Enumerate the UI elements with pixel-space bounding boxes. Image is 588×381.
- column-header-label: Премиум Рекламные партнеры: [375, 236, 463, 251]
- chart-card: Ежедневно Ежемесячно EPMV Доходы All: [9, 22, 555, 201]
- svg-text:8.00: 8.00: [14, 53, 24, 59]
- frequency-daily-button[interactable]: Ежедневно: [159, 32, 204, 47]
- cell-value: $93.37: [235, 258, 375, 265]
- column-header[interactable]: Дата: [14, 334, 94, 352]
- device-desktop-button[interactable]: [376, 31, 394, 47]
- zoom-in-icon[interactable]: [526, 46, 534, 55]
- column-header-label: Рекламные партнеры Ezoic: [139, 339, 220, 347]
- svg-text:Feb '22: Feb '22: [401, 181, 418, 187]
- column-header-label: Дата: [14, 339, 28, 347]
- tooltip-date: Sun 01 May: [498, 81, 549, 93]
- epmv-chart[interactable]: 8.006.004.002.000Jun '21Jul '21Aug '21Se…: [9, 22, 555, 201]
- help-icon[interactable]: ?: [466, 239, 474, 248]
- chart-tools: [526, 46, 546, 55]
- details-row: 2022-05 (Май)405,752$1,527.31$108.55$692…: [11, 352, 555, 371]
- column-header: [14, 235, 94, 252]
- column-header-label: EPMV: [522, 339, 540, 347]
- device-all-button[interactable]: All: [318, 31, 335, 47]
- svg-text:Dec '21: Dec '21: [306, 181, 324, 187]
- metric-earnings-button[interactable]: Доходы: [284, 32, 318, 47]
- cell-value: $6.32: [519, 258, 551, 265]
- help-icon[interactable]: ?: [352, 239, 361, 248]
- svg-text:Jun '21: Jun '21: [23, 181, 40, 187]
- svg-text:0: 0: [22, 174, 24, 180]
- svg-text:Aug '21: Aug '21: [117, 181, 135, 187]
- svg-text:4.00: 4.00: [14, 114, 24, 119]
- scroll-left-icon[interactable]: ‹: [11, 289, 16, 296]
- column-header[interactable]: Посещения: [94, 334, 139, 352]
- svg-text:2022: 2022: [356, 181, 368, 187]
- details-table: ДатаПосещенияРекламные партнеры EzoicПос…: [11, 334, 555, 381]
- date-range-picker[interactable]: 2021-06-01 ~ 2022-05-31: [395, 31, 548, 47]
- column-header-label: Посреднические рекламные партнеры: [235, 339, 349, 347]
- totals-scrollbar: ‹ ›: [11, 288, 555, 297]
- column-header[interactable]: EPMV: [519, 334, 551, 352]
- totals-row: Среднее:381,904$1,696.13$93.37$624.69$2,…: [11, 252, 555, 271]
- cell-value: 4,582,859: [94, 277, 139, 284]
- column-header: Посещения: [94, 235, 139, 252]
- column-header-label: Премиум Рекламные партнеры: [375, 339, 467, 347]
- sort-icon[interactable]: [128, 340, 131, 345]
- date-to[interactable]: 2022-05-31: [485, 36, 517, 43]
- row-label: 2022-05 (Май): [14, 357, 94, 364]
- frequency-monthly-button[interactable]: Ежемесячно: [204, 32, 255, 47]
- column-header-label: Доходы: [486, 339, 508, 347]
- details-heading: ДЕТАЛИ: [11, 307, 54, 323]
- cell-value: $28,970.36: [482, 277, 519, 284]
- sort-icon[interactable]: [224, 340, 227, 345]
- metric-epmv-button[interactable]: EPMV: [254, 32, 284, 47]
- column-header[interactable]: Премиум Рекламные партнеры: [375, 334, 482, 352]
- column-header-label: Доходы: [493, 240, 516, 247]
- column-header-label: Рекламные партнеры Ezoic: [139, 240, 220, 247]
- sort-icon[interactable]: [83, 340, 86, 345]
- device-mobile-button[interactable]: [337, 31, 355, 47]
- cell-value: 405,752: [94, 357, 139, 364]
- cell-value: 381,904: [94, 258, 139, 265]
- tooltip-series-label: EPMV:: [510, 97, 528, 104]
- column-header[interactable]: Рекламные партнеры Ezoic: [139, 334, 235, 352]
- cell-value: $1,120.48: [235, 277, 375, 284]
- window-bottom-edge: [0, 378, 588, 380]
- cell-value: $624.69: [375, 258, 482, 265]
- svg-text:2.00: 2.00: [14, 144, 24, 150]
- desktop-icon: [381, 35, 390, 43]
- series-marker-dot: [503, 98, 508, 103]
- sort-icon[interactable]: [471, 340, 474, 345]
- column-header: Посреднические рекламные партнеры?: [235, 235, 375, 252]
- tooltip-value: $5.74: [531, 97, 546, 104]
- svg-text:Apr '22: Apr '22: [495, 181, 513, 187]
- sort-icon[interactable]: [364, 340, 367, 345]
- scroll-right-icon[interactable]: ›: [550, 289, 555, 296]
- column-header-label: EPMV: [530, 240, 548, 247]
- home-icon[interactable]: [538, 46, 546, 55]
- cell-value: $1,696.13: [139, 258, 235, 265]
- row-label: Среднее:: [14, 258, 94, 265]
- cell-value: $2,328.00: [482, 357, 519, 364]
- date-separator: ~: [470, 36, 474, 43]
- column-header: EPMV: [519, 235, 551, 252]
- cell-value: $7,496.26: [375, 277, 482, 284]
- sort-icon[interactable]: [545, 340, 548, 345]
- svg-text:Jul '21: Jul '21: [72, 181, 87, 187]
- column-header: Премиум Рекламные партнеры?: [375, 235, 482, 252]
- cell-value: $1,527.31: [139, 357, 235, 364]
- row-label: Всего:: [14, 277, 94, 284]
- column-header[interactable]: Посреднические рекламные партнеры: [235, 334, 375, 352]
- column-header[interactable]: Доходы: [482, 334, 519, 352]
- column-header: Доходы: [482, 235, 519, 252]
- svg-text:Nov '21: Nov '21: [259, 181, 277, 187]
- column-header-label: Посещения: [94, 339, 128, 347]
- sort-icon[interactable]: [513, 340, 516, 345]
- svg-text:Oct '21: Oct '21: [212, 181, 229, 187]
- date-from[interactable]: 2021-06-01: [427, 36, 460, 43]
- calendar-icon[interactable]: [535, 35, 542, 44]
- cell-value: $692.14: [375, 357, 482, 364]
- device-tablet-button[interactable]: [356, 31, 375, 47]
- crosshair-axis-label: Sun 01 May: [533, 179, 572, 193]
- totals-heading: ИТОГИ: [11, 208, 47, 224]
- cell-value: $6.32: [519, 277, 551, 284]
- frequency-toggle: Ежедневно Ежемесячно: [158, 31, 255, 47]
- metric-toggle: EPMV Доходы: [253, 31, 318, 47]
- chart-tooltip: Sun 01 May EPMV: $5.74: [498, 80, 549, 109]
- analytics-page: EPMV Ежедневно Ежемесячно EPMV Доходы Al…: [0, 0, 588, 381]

————

THE TASK: Copy each entry above exactly, leaving nothing out.

EXERCISE SOLUTION:
Enumerate the UI elements with pixel-space bounding boxes. Image is 588×381.
- column-header-label: Премиум Рекламные партнеры: [375, 236, 463, 251]
- chart-card: Ежедневно Ежемесячно EPMV Доходы All: [9, 22, 555, 201]
- svg-text:8.00: 8.00: [14, 53, 24, 59]
- frequency-daily-button[interactable]: Ежедневно: [159, 32, 204, 47]
- cell-value: $93.37: [235, 258, 375, 265]
- column-header[interactable]: Дата: [14, 334, 94, 352]
- device-desktop-button[interactable]: [376, 31, 394, 47]
- zoom-in-icon[interactable]: [526, 46, 534, 55]
- column-header-label: Рекламные партнеры Ezoic: [139, 339, 220, 347]
- svg-text:Feb '22: Feb '22: [401, 181, 418, 187]
- column-header-label: Дата: [14, 339, 28, 347]
- tooltip-date: Sun 01 May: [498, 81, 549, 93]
- epmv-chart[interactable]: 8.006.004.002.000Jun '21Jul '21Aug '21Se…: [9, 22, 555, 201]
- help-icon[interactable]: ?: [466, 239, 474, 248]
- chart-tools: [526, 46, 546, 55]
- details-row: 2022-05 (Май)405,752$1,527.31$108.55$692…: [11, 352, 555, 371]
- column-header: [14, 235, 94, 252]
- column-header-label: EPMV: [522, 339, 540, 347]
- device-all-button[interactable]: All: [318, 31, 335, 47]
- svg-text:Dec '21: Dec '21: [306, 181, 324, 187]
- metric-earnings-button[interactable]: Доходы: [284, 32, 318, 47]
- cell-value: $6.32: [519, 258, 551, 265]
- help-icon[interactable]: ?: [352, 239, 361, 248]
- svg-text:Jun '21: Jun '21: [23, 181, 40, 187]
- svg-text:0: 0: [22, 174, 24, 180]
- svg-text:Aug '21: Aug '21: [117, 181, 135, 187]
- svg-text:4.00: 4.00: [14, 114, 24, 119]
- scroll-left-icon[interactable]: ‹: [11, 289, 16, 296]
- column-header[interactable]: Посещения: [94, 334, 139, 352]
- svg-text:2022: 2022: [356, 181, 368, 187]
- details-table: ДатаПосещенияРекламные партнеры EzoicПос…: [11, 334, 555, 381]
- date-range-picker[interactable]: 2021-06-01 ~ 2022-05-31: [395, 31, 548, 47]
- column-header-label: Посреднические рекламные партнеры: [235, 339, 349, 347]
- totals-scrollbar: ‹ ›: [11, 288, 555, 297]
- column-header[interactable]: EPMV: [519, 334, 551, 352]
- totals-row: Среднее:381,904$1,696.13$93.37$624.69$2,…: [11, 252, 555, 271]
- cell-value: 4,582,859: [94, 277, 139, 284]
- column-header: Посещения: [94, 235, 139, 252]
- column-header-label: Премиум Рекламные партнеры: [375, 339, 467, 347]
- sort-icon[interactable]: [128, 340, 131, 345]
- date-to[interactable]: 2022-05-31: [485, 36, 517, 43]
- row-label: 2022-05 (Май): [14, 357, 94, 364]
- frequency-monthly-button[interactable]: Ежемесячно: [204, 32, 255, 47]
- column-header-label: Доходы: [486, 339, 508, 347]
- details-heading: ДЕТАЛИ: [11, 307, 54, 323]
- cell-value: $28,970.36: [482, 277, 519, 284]
- sort-icon[interactable]: [224, 340, 227, 345]
- metric-epmv-button[interactable]: EPMV: [254, 32, 284, 47]
- column-header[interactable]: Премиум Рекламные партнеры: [375, 334, 482, 352]
- column-header-label: Доходы: [493, 240, 516, 247]
- column-header-label: Рекламные партнеры Ezoic: [139, 240, 220, 247]
- sort-icon[interactable]: [83, 340, 86, 345]
- device-mobile-button[interactable]: [337, 31, 355, 47]
- cell-value: 405,752: [94, 357, 139, 364]
- cell-value: 381,904: [94, 258, 139, 265]
- tooltip-series-label: EPMV:: [510, 97, 528, 104]
- column-header[interactable]: Рекламные партнеры Ezoic: [139, 334, 235, 352]
- cell-value: $1,120.48: [235, 277, 375, 284]
- window-bottom-edge: [0, 378, 588, 380]
- cell-value: $624.69: [375, 258, 482, 265]
- svg-text:2.00: 2.00: [14, 144, 24, 150]
- desktop-icon: [381, 35, 390, 43]
- series-marker-dot: [503, 98, 508, 103]
- sort-icon[interactable]: [471, 340, 474, 345]
- column-header: Посреднические рекламные партнеры?: [235, 235, 375, 252]
- tooltip-value: $5.74: [531, 97, 546, 104]
- svg-text:Apr '22: Apr '22: [495, 181, 513, 187]
- sort-icon[interactable]: [364, 340, 367, 345]
- scroll-right-icon[interactable]: ›: [550, 289, 555, 296]
- column-header-label: EPMV: [530, 240, 548, 247]
- home-icon[interactable]: [538, 46, 546, 55]
- cell-value: $1,696.13: [139, 258, 235, 265]
- row-label: Среднее:: [14, 258, 94, 265]
- cell-value: $2,328.00: [482, 357, 519, 364]
- date-separator: ~: [470, 36, 474, 43]
- column-header: EPMV: [519, 235, 551, 252]
- cell-value: $7,496.26: [375, 277, 482, 284]
- sort-icon[interactable]: [545, 340, 548, 345]
- svg-text:Jul '21: Jul '21: [72, 181, 87, 187]
- column-header: Премиум Рекламные партнеры?: [375, 235, 482, 252]
- cell-value: $1,527.31: [139, 357, 235, 364]
- row-label: Всего:: [14, 277, 94, 284]
- column-header[interactable]: Посреднические рекламные партнеры: [235, 334, 375, 352]
- column-header[interactable]: Доходы: [482, 334, 519, 352]
- column-header: Доходы: [482, 235, 519, 252]
- svg-text:Nov '21: Nov '21: [259, 181, 277, 187]
- column-header-label: Посещения: [94, 339, 128, 347]
- sort-icon[interactable]: [513, 340, 516, 345]
- svg-text:Oct '21: Oct '21: [212, 181, 229, 187]
- date-from[interactable]: 2021-06-01: [427, 36, 460, 43]
- calendar-icon[interactable]: [535, 35, 542, 44]
- cell-value: $692.14: [375, 357, 482, 364]
- device-tablet-button[interactable]: [356, 31, 375, 47]
- crosshair-axis-label: Sun 01 May: [533, 179, 572, 193]
- totals-heading: ИТОГИ: [11, 208, 47, 224]
- cell-value: $6.32: [519, 277, 551, 284]
- frequency-toggle: Ежедневно Ежемесячно: [158, 31, 255, 47]
- metric-toggle: EPMV Доходы: [253, 31, 318, 47]
- chart-tooltip: Sun 01 May EPMV: $5.74: [498, 80, 549, 109]
- analytics-page: EPMV Ежедневно Ежемесячно EPMV Доходы Al…: [0, 0, 588, 381]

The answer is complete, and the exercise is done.